Friday, June 4, 2010

On Irreplaceable Books and Replaceable Panini Makers

I never should have sold my college copy of Anna Karenina back to the bookstore.

At the time, I was being frugal – trying to save a few dollars to use toward a toasty Potbelly’s tuna salad sandwich with provolone and extra pickles, please.

“I’ll never read it again.” I thought.

“It’s full of highlights and unsightly scribbles, anyway.”

“I can always get a new copy if I really and truly desire one in my future life as a wealthy career woman in fancy black business suits.”

I didn’t realize that in my future life as a struggling, Anthropologie-wearing sentimental food blogger, I would want the same exact copy I’d used in my Introduction to Russian Literature class. That the highlighted portions and notes would be something I’d actually want to refer to in my post-collegiate life because Anna Karenina is still my favorite book and that class made me want to weep little tears of joy after every session.

Sigh.

I still really really want to find a Levin.

The book is irreplaceable. There are no substitutions for that original, notated copy, and I will forever curse the day I sold it for a mere $3 dollars and change.

I do not, however, curse the day that I bid adieu to my former roommate’s panini maker. Even though I fancy myself a devoted eater of the hot and toasty sandwich (See: Potbelly’s tuna salad sub), and the maker in question did generate the great prosciutto, mozzarella, argula and fig jam panino of 2009, I did not get choked up over the separation. I knew that the panini maker could easily be replaced.

And I wouldn’t need to spend any of my sandwich money to do so.

Using a grill pan, a plate and an absurdly heavy book, I have made many a delicious panino sans my roommate’s fancy maker. The following recipe for an egg panino is one of my favorite creations.

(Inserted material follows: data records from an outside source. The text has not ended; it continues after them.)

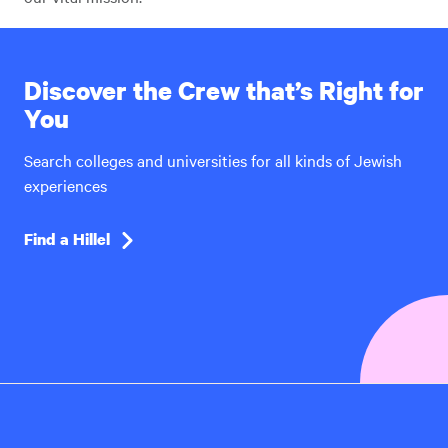
Discover the Crew that’s Right for
You
Search colleges and universities for all kinds of Jewish
experiences
Find a Hillel
Hillel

Of course, the innards can easily be replaced with other fillings depending on seasonability and preference.

In other words, this sandwich is no dog-eared copy of Anne Karenina.

But it’s still very tasty, and since it’s far cheaper than any of the toasty sandwiches I’d purchase out, I won’t feel tempted to sell any more of my irreplaceable books (or panini-making cookbooks) in the future.
Egg Panino w/ Havarti, Slow-roasted Tomatoes, Spinach, and Basil

3-4 inch hunk of French baguette
1 egg, scrambled
Fresh basil leaves or 2 cubes Trader Joe’s frozen basil, defrosted
1-oz Havarti cheese
Handful of spinach, cooked and drained of excess liquid
*Slow-roasted cherry tomatoes
Salt, pepper

Slice bread in half. Spread defrosted frozen basil on each side, if using.

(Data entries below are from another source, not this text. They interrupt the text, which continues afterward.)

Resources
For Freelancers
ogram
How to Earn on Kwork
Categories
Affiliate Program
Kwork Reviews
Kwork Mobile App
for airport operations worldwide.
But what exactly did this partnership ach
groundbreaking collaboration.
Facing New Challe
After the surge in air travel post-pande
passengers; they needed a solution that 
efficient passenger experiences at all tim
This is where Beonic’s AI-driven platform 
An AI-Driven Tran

Scramble egg according to preferred method. Place hot egg on the bottom half of the bread. Season with salt and pepper and then top with warm spinach, tomatoes, basil leaves (if not using frozen basil) and havarti cheese. Cover with other half of bread.

Heat grill pan over medium high heat. Place the sandwich in the middle of the pan and place the plate directly on top of it. Press down in the middle of the plate to flatten the sandwich, then top with a heavy book. Keep a close watch to make sure it doesn’t burn. Flip the sandwich after a minute or two so the other half is grilled as well. Serve immediately.

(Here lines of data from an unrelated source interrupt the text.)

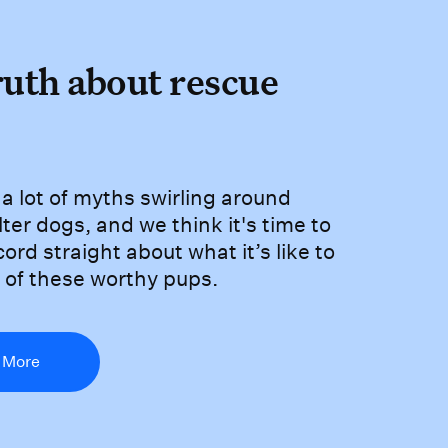
truth about rescue d
ruth about rescue
are a lot of myths swirling 
a lot of myths swirling around
ter dogs, and we think it's time to
cord straight about what it’s like to
 of these worthy pups.
 More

*For Slow-roasted tomatoes: Preheat oven to 350 degrees. Place halved cherry tomatoes in oven-safe baking dish. Sprinkle with salt and then roast approximately 45 minutes or until shriveled in appearance.

8 comments:

Esi said...

LOL, I love that you use a heavy book. I guess you don't have any bricks laying around...

Anna A. said...

I remember seeing this book! Hah way to make good use of it. That panino looks scrumptious... now if only we can track down that book...

bagnatic said...

hahaha, very innovative there diana! i started reading anna karenina in high school and sadly, is the ONLY book in my life that i never finished reading.

Kung Food Panda said...

Nice! Great idea! :)

Gastronomer said...

Genius! Almost as brilliant as using the Vogue September issue to drain tofu ;-)

Diana said...

Esi - Haha, nope, no bricks!

Anna - I love that cook book! Useful in more ways than one. ;)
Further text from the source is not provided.